Essa plataforma vem sendo desenvolvida há dez anos e usa sobreposição de dados públicos como CAR (Cadastro Ambiental Rural) e INPE (Instituto Nacional de Pesquisas Espaciais) para fazer o monitoramento. É a aposta da Minerva para garantir a rastreabilidade dos fornecedores e combate ao desmatamento, dois dos pilares de sustentabilidade da companhia, que tem 70% da sua receita oriunda da exportação para cerca de 100 países, principalmente Estados Unidos, China e União Europeia. Segundo Taciano Custódio, diretor de Sustentabilidade da Minerva Foods:
“A demanda internacional guia a sustentabilidade, seja pelos países que exigem desmatamento zero e rastreabilidade, como Estados Unidos e União Europeia, ou países que exigem qualidade, como a China”

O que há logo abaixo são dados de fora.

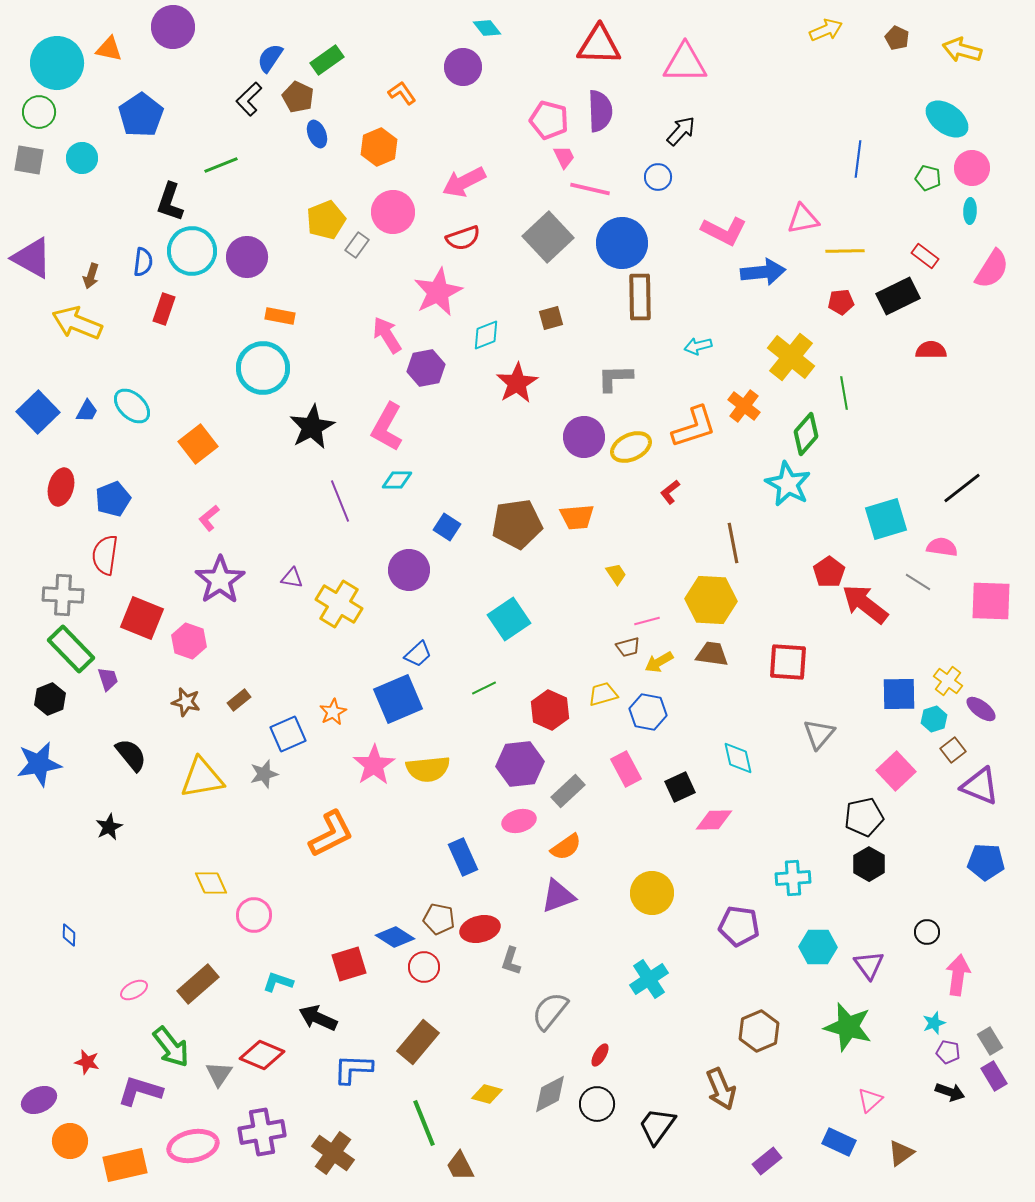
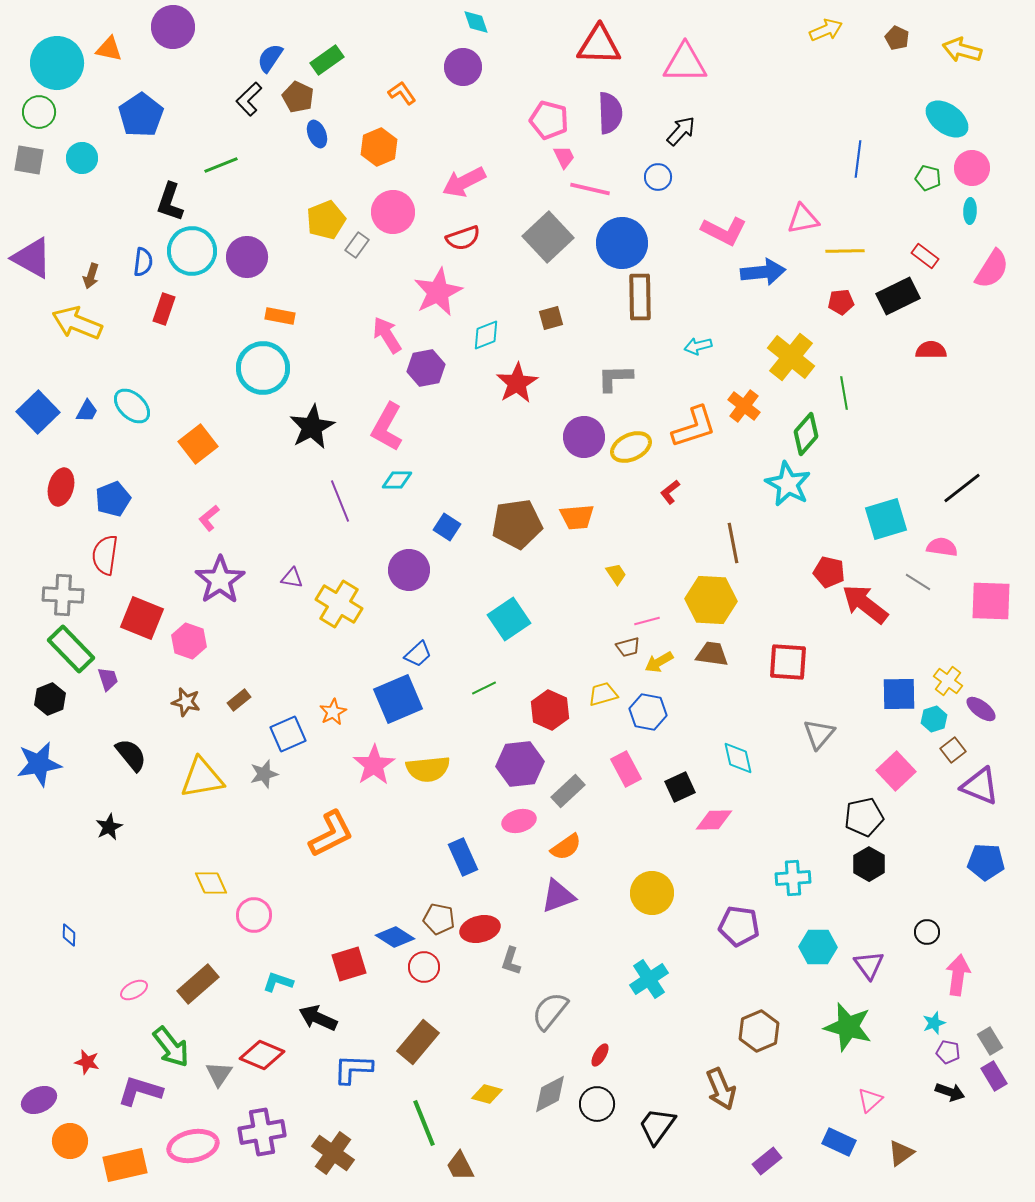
cyan diamond at (487, 28): moved 11 px left, 6 px up; rotated 20 degrees clockwise
purple semicircle at (600, 111): moved 10 px right, 2 px down
red pentagon at (829, 572): rotated 24 degrees counterclockwise
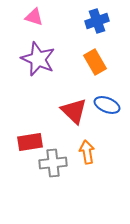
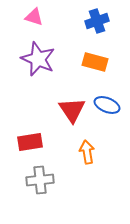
orange rectangle: rotated 45 degrees counterclockwise
red triangle: moved 2 px left, 1 px up; rotated 12 degrees clockwise
gray cross: moved 13 px left, 17 px down
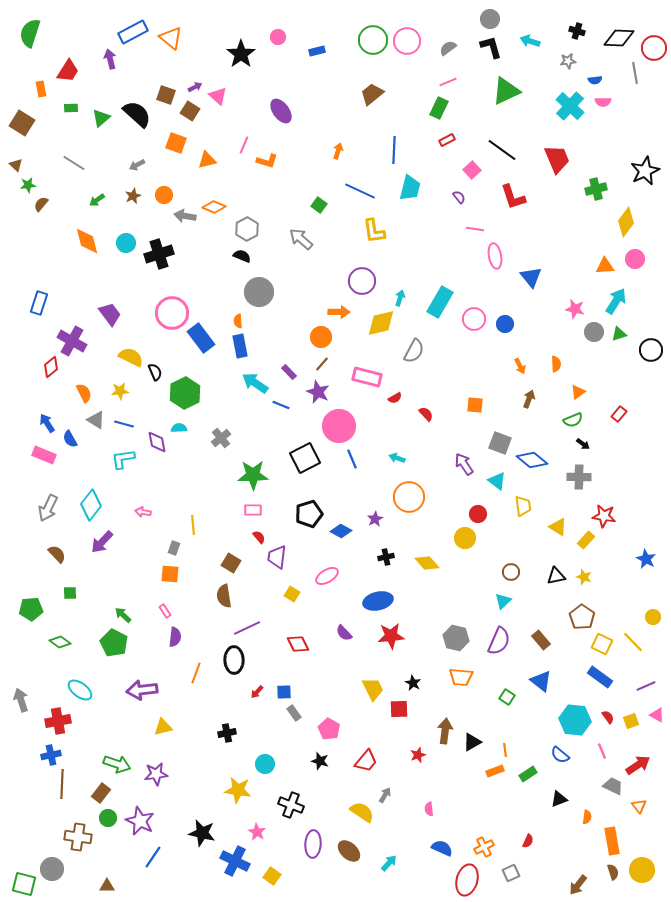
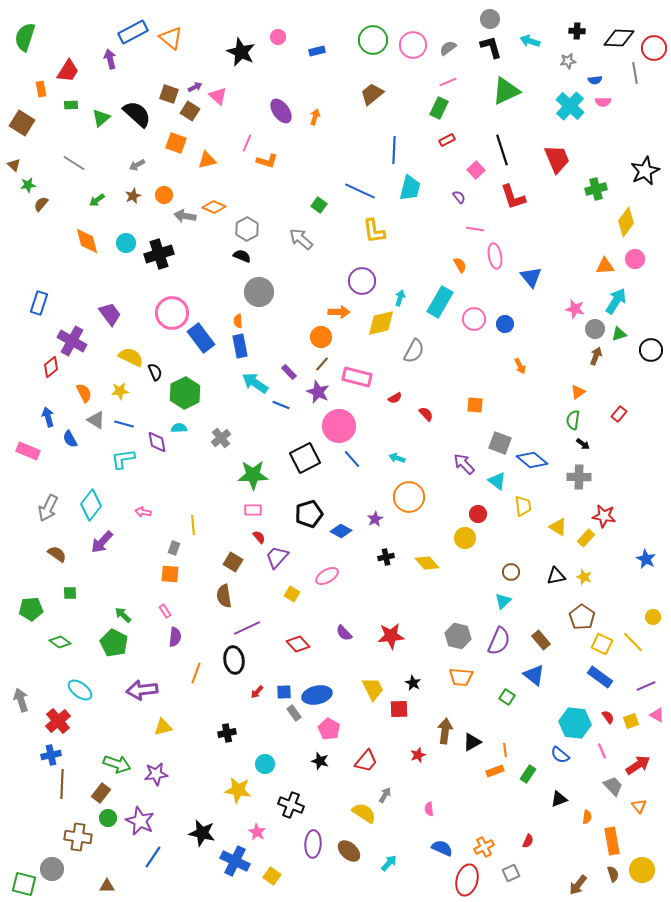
black cross at (577, 31): rotated 14 degrees counterclockwise
green semicircle at (30, 33): moved 5 px left, 4 px down
pink circle at (407, 41): moved 6 px right, 4 px down
black star at (241, 54): moved 2 px up; rotated 12 degrees counterclockwise
brown square at (166, 95): moved 3 px right, 1 px up
green rectangle at (71, 108): moved 3 px up
pink line at (244, 145): moved 3 px right, 2 px up
black line at (502, 150): rotated 36 degrees clockwise
orange arrow at (338, 151): moved 23 px left, 34 px up
brown triangle at (16, 165): moved 2 px left
pink square at (472, 170): moved 4 px right
gray circle at (594, 332): moved 1 px right, 3 px up
orange semicircle at (556, 364): moved 96 px left, 99 px up; rotated 28 degrees counterclockwise
pink rectangle at (367, 377): moved 10 px left
brown arrow at (529, 399): moved 67 px right, 43 px up
green semicircle at (573, 420): rotated 120 degrees clockwise
blue arrow at (47, 423): moved 1 px right, 6 px up; rotated 18 degrees clockwise
pink rectangle at (44, 455): moved 16 px left, 4 px up
blue line at (352, 459): rotated 18 degrees counterclockwise
purple arrow at (464, 464): rotated 10 degrees counterclockwise
yellow rectangle at (586, 540): moved 2 px up
brown semicircle at (57, 554): rotated 12 degrees counterclockwise
purple trapezoid at (277, 557): rotated 35 degrees clockwise
brown square at (231, 563): moved 2 px right, 1 px up
blue ellipse at (378, 601): moved 61 px left, 94 px down
gray hexagon at (456, 638): moved 2 px right, 2 px up
red diamond at (298, 644): rotated 15 degrees counterclockwise
black ellipse at (234, 660): rotated 8 degrees counterclockwise
blue triangle at (541, 681): moved 7 px left, 6 px up
cyan hexagon at (575, 720): moved 3 px down
red cross at (58, 721): rotated 30 degrees counterclockwise
green rectangle at (528, 774): rotated 24 degrees counterclockwise
gray trapezoid at (613, 786): rotated 20 degrees clockwise
yellow semicircle at (362, 812): moved 2 px right, 1 px down
brown semicircle at (613, 872): moved 2 px down
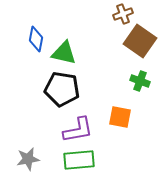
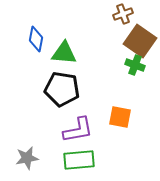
green triangle: rotated 8 degrees counterclockwise
green cross: moved 5 px left, 16 px up
gray star: moved 1 px left, 1 px up
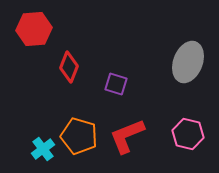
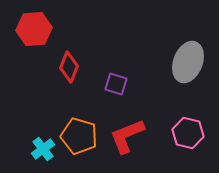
pink hexagon: moved 1 px up
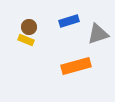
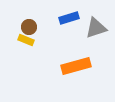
blue rectangle: moved 3 px up
gray triangle: moved 2 px left, 6 px up
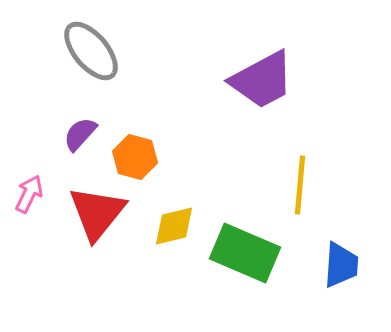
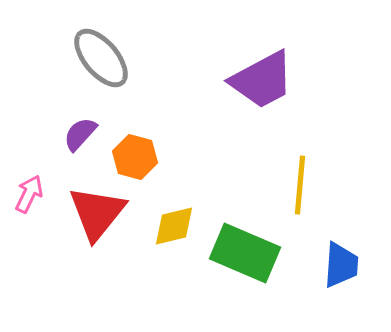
gray ellipse: moved 10 px right, 7 px down
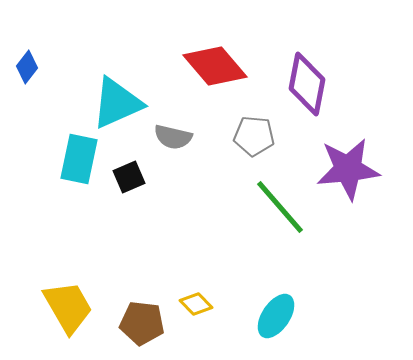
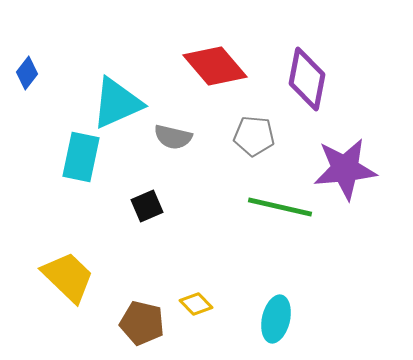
blue diamond: moved 6 px down
purple diamond: moved 5 px up
cyan rectangle: moved 2 px right, 2 px up
purple star: moved 3 px left
black square: moved 18 px right, 29 px down
green line: rotated 36 degrees counterclockwise
yellow trapezoid: moved 30 px up; rotated 16 degrees counterclockwise
cyan ellipse: moved 3 px down; rotated 21 degrees counterclockwise
brown pentagon: rotated 6 degrees clockwise
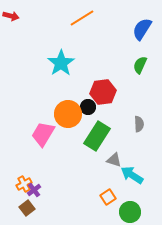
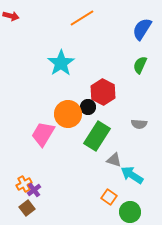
red hexagon: rotated 25 degrees counterclockwise
gray semicircle: rotated 98 degrees clockwise
orange square: moved 1 px right; rotated 21 degrees counterclockwise
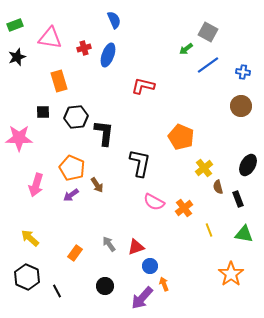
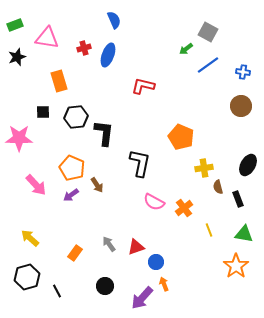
pink triangle at (50, 38): moved 3 px left
yellow cross at (204, 168): rotated 30 degrees clockwise
pink arrow at (36, 185): rotated 60 degrees counterclockwise
blue circle at (150, 266): moved 6 px right, 4 px up
orange star at (231, 274): moved 5 px right, 8 px up
black hexagon at (27, 277): rotated 20 degrees clockwise
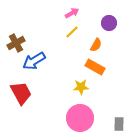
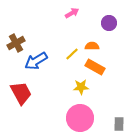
yellow line: moved 22 px down
orange semicircle: moved 4 px left, 1 px down; rotated 120 degrees counterclockwise
blue arrow: moved 2 px right
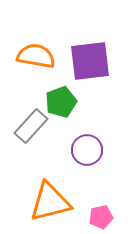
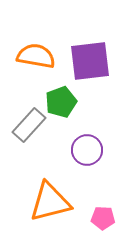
gray rectangle: moved 2 px left, 1 px up
pink pentagon: moved 2 px right, 1 px down; rotated 15 degrees clockwise
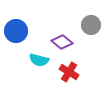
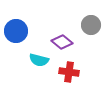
red cross: rotated 24 degrees counterclockwise
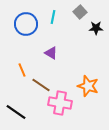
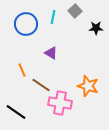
gray square: moved 5 px left, 1 px up
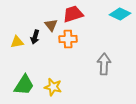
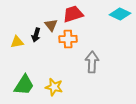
black arrow: moved 1 px right, 2 px up
gray arrow: moved 12 px left, 2 px up
yellow star: moved 1 px right
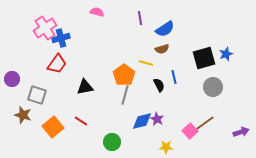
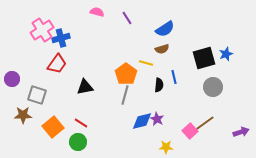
purple line: moved 13 px left; rotated 24 degrees counterclockwise
pink cross: moved 3 px left, 2 px down
orange pentagon: moved 2 px right, 1 px up
black semicircle: rotated 32 degrees clockwise
brown star: rotated 18 degrees counterclockwise
red line: moved 2 px down
green circle: moved 34 px left
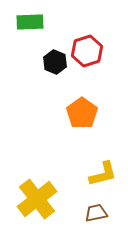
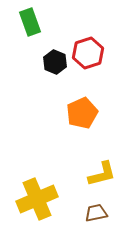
green rectangle: rotated 72 degrees clockwise
red hexagon: moved 1 px right, 2 px down
orange pentagon: rotated 12 degrees clockwise
yellow L-shape: moved 1 px left
yellow cross: rotated 15 degrees clockwise
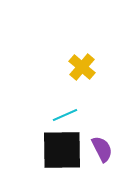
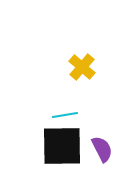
cyan line: rotated 15 degrees clockwise
black square: moved 4 px up
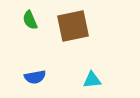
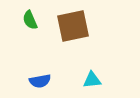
blue semicircle: moved 5 px right, 4 px down
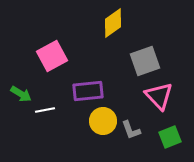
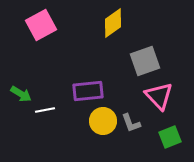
pink square: moved 11 px left, 31 px up
gray L-shape: moved 7 px up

Com atuação no Brasil, Paraguai, Argentina, Uruguai, Colômbia e Chile, a Minerva Foods é uma empresa brasileira que produz, comercializa e processa carne in natura e derivados. São 25 plantas de abate e desossa, 14 Centros de Distribuição e três plantas de processamento. É a segunda maior exportadora de carne do Brasil, ficando atrás apenas da JBS
A sustentabilidade na cadeia de gado, diz Taciano, está diretamente ligada ao manejo animal e ao uso de tecnologia no campo, como melhoramento genético e sistemas integrados entre lavoura e pecuária, que geram menos impacto no meio ambiente.
Dois projetos de medição de carbono desenvolvido pela Minerva em parceria com a Embrapa e a Imaflora apontaram, na rede de fornecedores da companhia em toda a América Latina, exemplos de pecuária de baixo carbono. No projeto com a Embrapa, feito em 22 propriedades no Brasil (o que representa 70 mil hectares e mais de 250 mil cabeças de gado), 95% tinham emissões abaixo da média nacional e dez propriedades eram carbono negativo.
Para Taciano, essa é a prova de que é possível melhorar a cadeia. Porém, há um longo caminho pela frente que passa por investimento em tecnologia e em boas práticas, algo ainda inacessível para pequenos e médios produtores, que são a maioria no Brasil. Segundo o diretor, 80% da produção brasileira fica no mercado doméstico e é guiada pelo preço, o que faz com que a realidade da Minerva não reflita a realidade da maioria das criações nacionais.
“O grande desafio é como desenvolver modelos de negócios mais rentáveis para o produtor. Porque o produtor que está produzindo dentro de um perfil exportador recebe por isso. Mas é todo mundo que consegue isso? Não, infelizmente. Isso tem um custo e é mais caro”
Na entrevista a seguir, Taciano fala sobre os principais pontos e desafios deste trabalho.
Por que a Minerva colocou a meta de eliminar o desmatamento ilegal na cadeia até 2030 e zerar as emissões líquidas de carbono até 2035?
Quando olhamos para o perfil de emissões da Minerva, o maior volume está na cadeia produtiva, ou seja, na produção de gado, principalmente relacionado a desmatamento e gás metano. Então, precisamos reduzir o máximo de emissões dessa cadeia, auxiliando os produtores a se tornarem mais tecnificados, além de reduzir as emissões das fábricas, para chegar em 2035 comprando menos créditos para abater aquilo que continuamos emitindo.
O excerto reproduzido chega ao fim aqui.